Feature Scaling

Feature scaling is one of most important feature engineerings for many machine learning algorithms (Decision trees don’t need feature scaling necessarily). Most of the algorithms require similar scales for numerical features for good performances. For example, when we predict housing prices, the features would be the number of rooms, square feet, and so on. The number of rooms might range from 1 to 6, while the square feet might range from 500 to 4,000. If you don’t apply feature scaling to the data, the feature, square feet, may affect the prediction a lot more than the number of rooms feature. Generally, scaling the target values is not required.

Let’s take a look at two common scaling approaches in Python: min-max scaling and standardization.

Min-Max Scaling

Min-max scaling is often also called normalization. It rescales numerical values into the range 0 and 1.

$latex x_i^{new} = \frac{x_i – min(x)}{max(x) – min(x)}$

The above equation shows that how a value is scaled given a feature vector x. This shifts the value by substracting the min value and rescales the shifted value by deviding it by the max value minus the min value. The following codes show an example in scikit-learn:

import numpy as np
from sklearn import preprocessing

X_train = np.array([[  1.,  100.,  1300.],
                    [ 10.,  120.,  1200.],
                    [ -5.,   80., -1300.],
                    [  1.,   70.,  2000.]])

min_max_scaler = preprocessing.MinMaxScaler()
X_new = min_max_scaler.fit_transform(X_train)
X_new

Each array indicates a vector of an instance that has three features.
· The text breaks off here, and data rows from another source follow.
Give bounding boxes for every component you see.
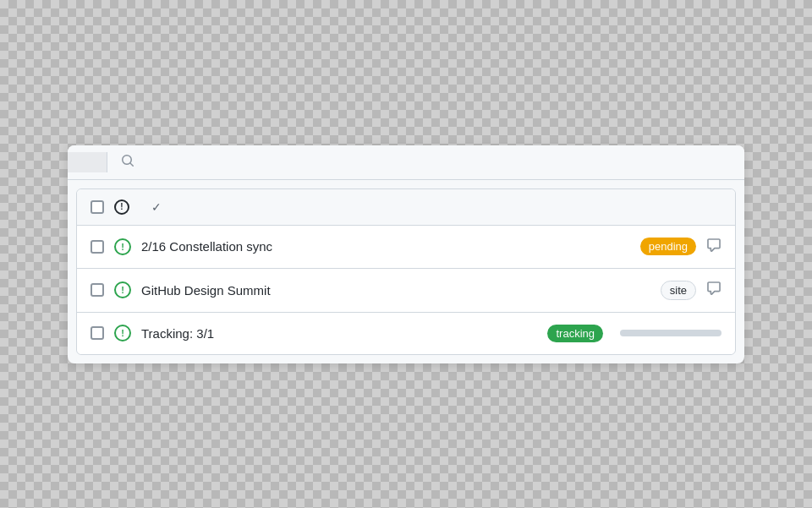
search-icon [121, 154, 134, 171]
issue-badge[interactable]: site [661, 281, 696, 300]
issue-row: GitHub Design Summit site [77, 269, 735, 313]
issue-row: Tracking: 3/1 tracking [77, 313, 735, 354]
issue-checkbox[interactable] [91, 326, 104, 340]
issue-title[interactable]: Tracking: 3/1 [141, 326, 537, 341]
issue-row: 2/16 Constellation sync pending [77, 226, 735, 269]
issue-open-icon [114, 281, 131, 298]
list-header: ! ✓ [77, 189, 735, 226]
select-all-checkbox[interactable] [91, 200, 104, 214]
issue-title[interactable]: GitHub Design Summit [141, 283, 650, 298]
search-area [107, 145, 744, 179]
filters-button[interactable] [68, 152, 107, 172]
issues-list: ! ✓ 2/16 Constellation sync pending GitH… [76, 188, 736, 355]
issue-open-icon [114, 325, 131, 341]
main-container: ! ✓ 2/16 Constellation sync pending GitH… [68, 145, 744, 363]
filter-bar [68, 145, 744, 180]
issue-checkbox[interactable] [91, 283, 104, 297]
closed-count-section: ✓ [151, 200, 167, 214]
open-issues-icon: ! [114, 199, 129, 215]
comment-icon [706, 281, 721, 299]
issue-badge[interactable]: pending [640, 238, 696, 255]
progress-bar [620, 330, 721, 336]
issue-badge[interactable]: tracking [547, 325, 603, 342]
issues-container: 2/16 Constellation sync pending GitHub D… [77, 226, 735, 354]
issue-title[interactable]: 2/16 Constellation sync [141, 239, 630, 254]
open-count-section: ! [114, 199, 134, 215]
comment-icon [706, 238, 721, 256]
checkmark-icon: ✓ [151, 200, 162, 214]
issue-checkbox[interactable] [91, 240, 104, 254]
issue-open-icon [114, 238, 131, 255]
All of the values ended up ranging from 0 to 1.

Standardization

Standardization shifts the distribution of each feature to have a mean of zero by substracting the mean value and a standard deviation of one (i.e., unit variance) by dividing it by the variance.

$latex x_i^{new} = \frac{x_i – mean(x)}{stdev(x)}$

This doesn’t rescale values into a specific range. However, it is useful to standardize features for a model that relies on the distribution such as Gaussian processes. Standardization is also much less affected by outliers, while max-min scaling is sensitive with outliers because it uses the max and min values that could be the outliers.

std_scaler = preprocessing.StandardScaler()
X_new = std_scaler.fit_transform(X_train)
X_new